The authors performed a literature search of the PubMed database by using any possible combinations of the following terms: “Alzheimer's disease,” “brain,” “cerebrospinal fluid,” “CSF,” “diffusion tensor imaging,” “DTI,” “hydrocephalus,” “idiopathic,” “magnetic resonance imaging,” “normal pressure,” “Parkinson's disease,” and “shunting.” Moreover, all reference lists from the retrieved articles were reviewed to identify any additional pertinent articles.
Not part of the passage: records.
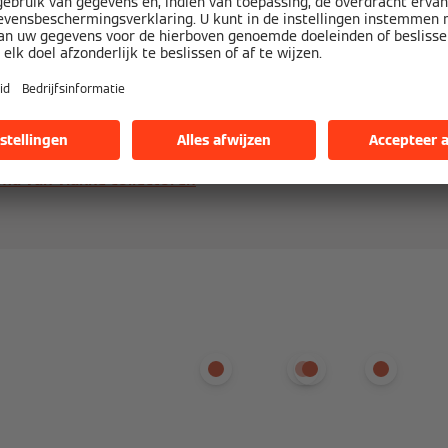
en wordt de absorber meestal beschermd tegen de elemente
 aluminium of roestvrij staal en een frontafdekking van ijz
ntireflectiecoating (AR) op het glas kan reflectie verder ver
an de collectorbehuizing beperkt het warmteverlies.
a van vlakke collectoren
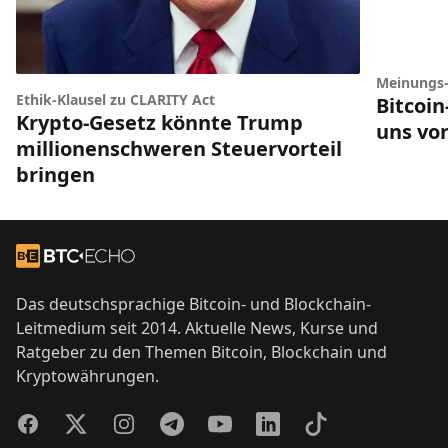
Meinungs
Ethik-Klausel zu CLARITY Act
Bitcoi
Krypto-Gesetz könnte Trump
uns vor
millionenschweren Steuervorteil
bringen
Footer
Zur Startseite
Das deutschsprachige Bitcoin- und Blockchain-
Leitmedium seit 2014. Aktuelle News, Kurse und
Ratgeber zu den Themen Bitcoin, Blockchain und
Kryptowährungen.
Facebook
Twitter
Instagram
Telegram
YouTube
LinkedIn
TikTok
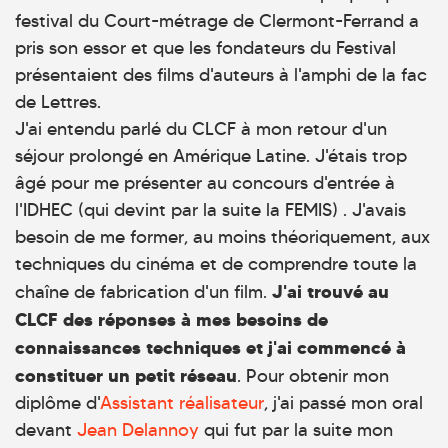
festival du Court-métrage de Clermont-Ferrand a
pris son essor et que les fondateurs du Festival
présentaient des films d'auteurs à l'amphi de la fac
de Lettres.
J'ai entendu parlé du CLCF à mon retour d'un
séjour prolongé en Amérique Latine. J'étais trop
âgé pour me présenter au concours d'entrée à
l'IDHEC (qui devint par la suite la FEMIS) . J'avais
besoin de me former, au moins théoriquement, aux
techniques du cinéma et de comprendre toute la
J'ai trouvé au
chaîne de fabrication d'un film.
CLCF des réponses à mes besoins de
connaissances techniques et j'ai commencé à
constituer un petit réseau
. Pour obtenir mon
diplôme d'
Assistant réalisateur
, j'ai passé mon oral
devant
Jean Delannoy
qui fut par la suite mon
The literature search retrieved 19 studies in which DTI was used for the identification and differentiation of iNPH from other neurodegenerative diseases. The DTI protocols involved different approaches, such as region of interest (ROI) methods, tract-based spatial statistics, voxel-based analysis, and delta-ADC analysis. The most studied anatomical regions were the periventricular WM areas, such as the internal capsule (IC), the corticospinal tract (CST), and the corpus callosum (CC). Patients with iNPH had significantly higher MD in the periventricular WM areas of the CST and the CC than had healthy controls. In addition, FA and ADCs were significantly higher in the CST of iNPH patients than in any other patients with other neurodegenerative diseases. Gait abnormalities of iNPH patients were statistically significantly and negatively correlated with FA in the CST and the minor forceps. Fractional anisotropy had a sensitivity of 94% and a specificity of 80% for diagnosing iNPH. Furthermore, FA and MD values in the CST, the IC, the anterior thalamic region, the fornix, and the hippocampus regions could help differentiate iNPH from Alzheimer or Parkinson disease. Interestingly, CSF drainage or ventriculoperitoneal shunting significantly modified FA and ADCs in iNPH patients whose condition clinically responded to these maneuvers.
Measurements of FA and MD significantly contribute to the detection of axonal loss and gliosis in the periventricular WM areas in patients with iNPH. Diffusion tensor imaging may also represent a valuable noninvasive method for differentiating iNPH from other neurodegenerative diseases. Moreover, DTI can detect dynamic changes in the WM tracts after lumbar drainage or shunting procedures and could help identify iNPH patients who may benefit from surgical intervention 8).
Therefore, recent focus has shifted to more advanced WM imaging techniques such as high-definition fiber tractography (HDFT).
Abhinav et al. illustrate the application of HDFT, which in their preliminary experience has enabled accurate depiction of perilesional tracts in a 3-dimensional manner in multiple anatomical compartments including edematous zones around high-grade gliomas. This has facilitated accurate surgical planning. This is illustrated by using case examples of patients with glioblastoma multiforme. They also discuss future directions in the role of these techniques in surgery for gliomas 9).